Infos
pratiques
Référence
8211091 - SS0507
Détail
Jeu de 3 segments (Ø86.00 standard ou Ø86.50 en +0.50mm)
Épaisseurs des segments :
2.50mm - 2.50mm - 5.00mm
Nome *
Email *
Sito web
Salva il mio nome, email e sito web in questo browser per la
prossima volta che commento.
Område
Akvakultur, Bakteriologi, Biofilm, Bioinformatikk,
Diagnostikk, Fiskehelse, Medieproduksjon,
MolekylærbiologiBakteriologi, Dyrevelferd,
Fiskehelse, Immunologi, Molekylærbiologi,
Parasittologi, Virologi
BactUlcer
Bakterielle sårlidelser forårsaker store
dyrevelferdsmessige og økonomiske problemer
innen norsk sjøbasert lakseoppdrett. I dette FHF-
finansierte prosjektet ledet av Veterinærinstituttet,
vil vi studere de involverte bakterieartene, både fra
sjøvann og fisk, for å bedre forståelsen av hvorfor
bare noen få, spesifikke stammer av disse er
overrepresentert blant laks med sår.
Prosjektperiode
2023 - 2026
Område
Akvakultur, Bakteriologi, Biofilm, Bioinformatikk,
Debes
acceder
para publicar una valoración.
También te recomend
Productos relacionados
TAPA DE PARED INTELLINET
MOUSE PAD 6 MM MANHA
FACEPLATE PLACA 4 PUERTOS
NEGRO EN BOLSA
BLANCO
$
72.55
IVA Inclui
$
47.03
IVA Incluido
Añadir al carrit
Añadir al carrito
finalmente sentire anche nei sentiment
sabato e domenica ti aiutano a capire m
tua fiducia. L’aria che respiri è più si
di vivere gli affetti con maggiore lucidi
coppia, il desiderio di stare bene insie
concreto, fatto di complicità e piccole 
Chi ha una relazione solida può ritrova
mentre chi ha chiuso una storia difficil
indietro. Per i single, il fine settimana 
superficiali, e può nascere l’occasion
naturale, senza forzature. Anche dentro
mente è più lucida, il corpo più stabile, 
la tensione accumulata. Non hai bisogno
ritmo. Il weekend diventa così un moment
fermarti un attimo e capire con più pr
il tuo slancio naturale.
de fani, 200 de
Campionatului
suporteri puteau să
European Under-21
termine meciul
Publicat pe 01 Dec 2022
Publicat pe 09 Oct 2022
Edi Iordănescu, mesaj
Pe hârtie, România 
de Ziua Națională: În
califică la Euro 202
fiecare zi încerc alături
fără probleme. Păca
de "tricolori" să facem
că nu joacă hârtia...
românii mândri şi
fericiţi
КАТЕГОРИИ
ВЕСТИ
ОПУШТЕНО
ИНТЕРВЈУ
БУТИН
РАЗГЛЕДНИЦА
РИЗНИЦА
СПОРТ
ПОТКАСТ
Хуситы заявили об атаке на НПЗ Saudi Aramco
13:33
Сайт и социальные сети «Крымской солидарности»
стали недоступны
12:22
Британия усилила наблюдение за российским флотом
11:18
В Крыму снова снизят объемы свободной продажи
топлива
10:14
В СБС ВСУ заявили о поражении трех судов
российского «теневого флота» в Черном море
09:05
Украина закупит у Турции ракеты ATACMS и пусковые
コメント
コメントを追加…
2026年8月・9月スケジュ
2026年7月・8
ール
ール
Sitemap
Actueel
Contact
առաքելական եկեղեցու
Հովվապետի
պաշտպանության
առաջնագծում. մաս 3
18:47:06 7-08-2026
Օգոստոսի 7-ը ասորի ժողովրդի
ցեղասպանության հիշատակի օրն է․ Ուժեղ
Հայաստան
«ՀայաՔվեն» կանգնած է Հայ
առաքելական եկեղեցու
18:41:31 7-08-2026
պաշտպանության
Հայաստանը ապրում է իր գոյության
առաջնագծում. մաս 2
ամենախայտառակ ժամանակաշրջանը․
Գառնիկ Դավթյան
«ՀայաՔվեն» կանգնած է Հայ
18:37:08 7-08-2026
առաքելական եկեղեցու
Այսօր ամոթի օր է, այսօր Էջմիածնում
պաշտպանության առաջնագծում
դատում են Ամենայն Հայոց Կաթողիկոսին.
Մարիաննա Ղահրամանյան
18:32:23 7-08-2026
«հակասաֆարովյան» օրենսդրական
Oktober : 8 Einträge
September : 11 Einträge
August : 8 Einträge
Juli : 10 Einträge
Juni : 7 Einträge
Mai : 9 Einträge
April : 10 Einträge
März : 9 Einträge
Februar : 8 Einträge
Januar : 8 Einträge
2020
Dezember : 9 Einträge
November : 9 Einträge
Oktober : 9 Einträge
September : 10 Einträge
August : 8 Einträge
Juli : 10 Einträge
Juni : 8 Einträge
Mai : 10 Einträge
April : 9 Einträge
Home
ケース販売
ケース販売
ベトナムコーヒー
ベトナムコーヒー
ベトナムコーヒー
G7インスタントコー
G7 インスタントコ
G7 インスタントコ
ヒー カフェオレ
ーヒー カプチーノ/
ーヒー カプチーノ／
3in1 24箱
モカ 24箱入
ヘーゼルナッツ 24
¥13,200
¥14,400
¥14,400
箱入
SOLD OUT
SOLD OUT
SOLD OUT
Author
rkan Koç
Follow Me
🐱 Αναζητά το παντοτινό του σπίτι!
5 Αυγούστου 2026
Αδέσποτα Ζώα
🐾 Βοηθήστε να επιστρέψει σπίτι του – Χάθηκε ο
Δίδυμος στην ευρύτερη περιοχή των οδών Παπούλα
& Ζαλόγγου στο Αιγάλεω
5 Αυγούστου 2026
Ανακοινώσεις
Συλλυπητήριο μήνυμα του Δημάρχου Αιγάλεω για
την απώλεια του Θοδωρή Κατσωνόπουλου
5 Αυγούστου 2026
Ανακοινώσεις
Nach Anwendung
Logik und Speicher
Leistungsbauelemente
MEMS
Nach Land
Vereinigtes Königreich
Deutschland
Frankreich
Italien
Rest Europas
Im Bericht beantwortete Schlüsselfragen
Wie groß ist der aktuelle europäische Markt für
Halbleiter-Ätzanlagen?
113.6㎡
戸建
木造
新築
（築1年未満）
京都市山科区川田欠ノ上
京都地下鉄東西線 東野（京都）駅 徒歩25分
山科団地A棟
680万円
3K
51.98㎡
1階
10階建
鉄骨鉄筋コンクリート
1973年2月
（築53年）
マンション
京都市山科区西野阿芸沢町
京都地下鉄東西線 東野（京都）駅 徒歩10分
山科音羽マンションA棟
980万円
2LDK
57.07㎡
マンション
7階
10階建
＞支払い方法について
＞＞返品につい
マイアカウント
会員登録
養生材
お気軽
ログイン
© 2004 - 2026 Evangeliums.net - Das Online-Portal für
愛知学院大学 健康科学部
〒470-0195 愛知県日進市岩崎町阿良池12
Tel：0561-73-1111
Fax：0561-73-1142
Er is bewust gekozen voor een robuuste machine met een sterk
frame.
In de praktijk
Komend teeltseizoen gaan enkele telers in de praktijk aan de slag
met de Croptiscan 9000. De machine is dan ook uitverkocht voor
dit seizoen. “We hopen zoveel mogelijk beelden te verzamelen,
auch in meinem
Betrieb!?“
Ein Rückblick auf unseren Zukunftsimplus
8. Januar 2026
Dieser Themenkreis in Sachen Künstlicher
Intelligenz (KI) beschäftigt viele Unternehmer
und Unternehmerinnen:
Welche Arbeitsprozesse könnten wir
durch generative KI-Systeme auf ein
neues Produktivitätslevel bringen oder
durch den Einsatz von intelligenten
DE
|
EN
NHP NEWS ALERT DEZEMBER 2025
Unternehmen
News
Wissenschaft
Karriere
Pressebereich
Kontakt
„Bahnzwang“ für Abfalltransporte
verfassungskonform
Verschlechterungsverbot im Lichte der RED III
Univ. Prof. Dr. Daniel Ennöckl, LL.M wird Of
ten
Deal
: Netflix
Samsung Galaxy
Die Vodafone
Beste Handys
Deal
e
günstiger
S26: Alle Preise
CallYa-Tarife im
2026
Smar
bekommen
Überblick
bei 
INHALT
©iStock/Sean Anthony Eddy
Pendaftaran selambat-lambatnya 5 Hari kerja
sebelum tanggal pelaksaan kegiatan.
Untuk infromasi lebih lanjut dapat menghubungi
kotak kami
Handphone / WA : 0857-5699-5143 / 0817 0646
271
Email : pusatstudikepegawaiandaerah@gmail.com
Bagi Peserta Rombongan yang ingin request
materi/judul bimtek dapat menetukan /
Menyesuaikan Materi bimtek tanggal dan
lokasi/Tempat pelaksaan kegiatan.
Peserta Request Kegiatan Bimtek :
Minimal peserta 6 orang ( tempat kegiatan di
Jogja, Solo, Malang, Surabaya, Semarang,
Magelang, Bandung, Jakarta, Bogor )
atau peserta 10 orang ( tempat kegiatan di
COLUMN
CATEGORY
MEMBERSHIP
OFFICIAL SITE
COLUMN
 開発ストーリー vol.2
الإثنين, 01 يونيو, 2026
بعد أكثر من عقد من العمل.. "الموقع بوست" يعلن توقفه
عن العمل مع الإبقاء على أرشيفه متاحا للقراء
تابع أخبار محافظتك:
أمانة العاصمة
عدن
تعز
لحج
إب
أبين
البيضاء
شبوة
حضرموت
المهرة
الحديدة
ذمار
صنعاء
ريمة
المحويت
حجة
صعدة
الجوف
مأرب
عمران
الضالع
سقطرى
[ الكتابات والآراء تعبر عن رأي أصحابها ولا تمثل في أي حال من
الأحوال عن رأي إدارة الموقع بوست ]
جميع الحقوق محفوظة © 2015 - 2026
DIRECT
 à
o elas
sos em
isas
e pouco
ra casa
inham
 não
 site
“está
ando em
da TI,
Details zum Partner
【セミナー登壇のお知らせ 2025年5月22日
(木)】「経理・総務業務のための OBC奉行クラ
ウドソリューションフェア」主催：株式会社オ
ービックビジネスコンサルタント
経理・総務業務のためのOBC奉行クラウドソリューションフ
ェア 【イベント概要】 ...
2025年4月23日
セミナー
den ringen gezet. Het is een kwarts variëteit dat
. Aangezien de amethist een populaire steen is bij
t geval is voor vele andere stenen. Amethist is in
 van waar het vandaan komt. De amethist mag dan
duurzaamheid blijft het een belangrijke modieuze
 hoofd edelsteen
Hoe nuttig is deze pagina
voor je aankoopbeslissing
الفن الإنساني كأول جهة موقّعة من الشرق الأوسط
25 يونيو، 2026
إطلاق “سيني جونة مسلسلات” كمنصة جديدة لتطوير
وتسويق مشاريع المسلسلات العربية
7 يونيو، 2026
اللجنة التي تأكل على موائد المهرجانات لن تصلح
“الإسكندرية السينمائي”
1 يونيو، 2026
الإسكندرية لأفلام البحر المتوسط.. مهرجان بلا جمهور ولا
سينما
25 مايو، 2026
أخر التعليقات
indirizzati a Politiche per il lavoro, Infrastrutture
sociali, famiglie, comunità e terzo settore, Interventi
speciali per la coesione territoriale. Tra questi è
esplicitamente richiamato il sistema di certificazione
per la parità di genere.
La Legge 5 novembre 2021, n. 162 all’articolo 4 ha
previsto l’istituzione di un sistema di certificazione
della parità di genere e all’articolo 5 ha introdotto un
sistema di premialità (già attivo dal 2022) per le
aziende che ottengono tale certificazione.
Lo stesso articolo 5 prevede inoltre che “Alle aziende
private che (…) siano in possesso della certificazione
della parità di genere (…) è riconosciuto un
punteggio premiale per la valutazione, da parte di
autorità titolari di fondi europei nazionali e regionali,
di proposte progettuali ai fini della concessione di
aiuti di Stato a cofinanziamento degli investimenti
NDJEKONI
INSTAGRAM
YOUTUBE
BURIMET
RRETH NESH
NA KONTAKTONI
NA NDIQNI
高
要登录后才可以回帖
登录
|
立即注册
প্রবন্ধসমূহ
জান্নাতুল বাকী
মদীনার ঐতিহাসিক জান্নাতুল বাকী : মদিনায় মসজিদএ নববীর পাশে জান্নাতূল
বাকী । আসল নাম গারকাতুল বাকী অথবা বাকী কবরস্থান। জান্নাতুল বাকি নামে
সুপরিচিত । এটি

▶ _Task prompt_: Each line from the top of the data, up to and including the line that contains "la tensione accumulata. Non hai bisogno", should be set down exactly.

▶ _Result of this exercise_:
Infos
pratiques
Référence
8211091 - SS0507
Détail
Jeu de 3 segments (Ø86.00 standard ou Ø86.50 en +0.50mm)
Épaisseurs des segments :
2.50mm - 2.50mm - 5.00mm
Nome *
Email *
Sito web
Salva il mio nome, email e sito web in questo browser per la
prossima volta che commento.
Område
Akvakultur, Bakteriologi, Biofilm, Bioinformatikk,
Diagnostikk, Fiskehelse, Medieproduksjon,
MolekylærbiologiBakteriologi, Dyrevelferd,
Fiskehelse, Immunologi, Molekylærbiologi,
Parasittologi, Virologi
BactUlcer
Bakterielle sårlidelser forårsaker store
dyrevelferdsmessige og økonomiske problemer
innen norsk sjøbasert lakseoppdrett. I dette FHF-
finansierte prosjektet ledet av Veterinærinstituttet,
vil vi studere de involverte bakterieartene, både fra
sjøvann og fisk, for å bedre forståelsen av hvorfor
bare noen få, spesifikke stammer av disse er
overrepresentert blant laks med sår.
Prosjektperiode
2023 - 2026
Område
Akvakultur, Bakteriologi, Biofilm, Bioinformatikk,
Debes
acceder
para publicar una valoración.
También te recomend
Productos relacionados
TAPA DE PARED INTELLINET
MOUSE PAD 6 MM MANHA
FACEPLATE PLACA 4 PUERTOS
NEGRO EN BOLSA
BLANCO
$
72.55
IVA Inclui
$
47.03
IVA Incluido
Añadir al carrit
Añadir al carrito
finalmente sentire anche nei sentiment
sabato e domenica ti aiutano a capire m
tua fiducia. L’aria che respiri è più si
di vivere gli affetti con maggiore lucidi
coppia, il desiderio di stare bene insie
concreto, fatto di complicità e piccole 
Chi ha una relazione solida può ritrova
mentre chi ha chiuso una storia difficil
indietro. Per i single, il fine settimana 
superficiali, e può nascere l’occasion
naturale, senza forzature. Anche dentro
mente è più lucida, il corpo più stabile, 
la tensione accumulata. Non hai bisogno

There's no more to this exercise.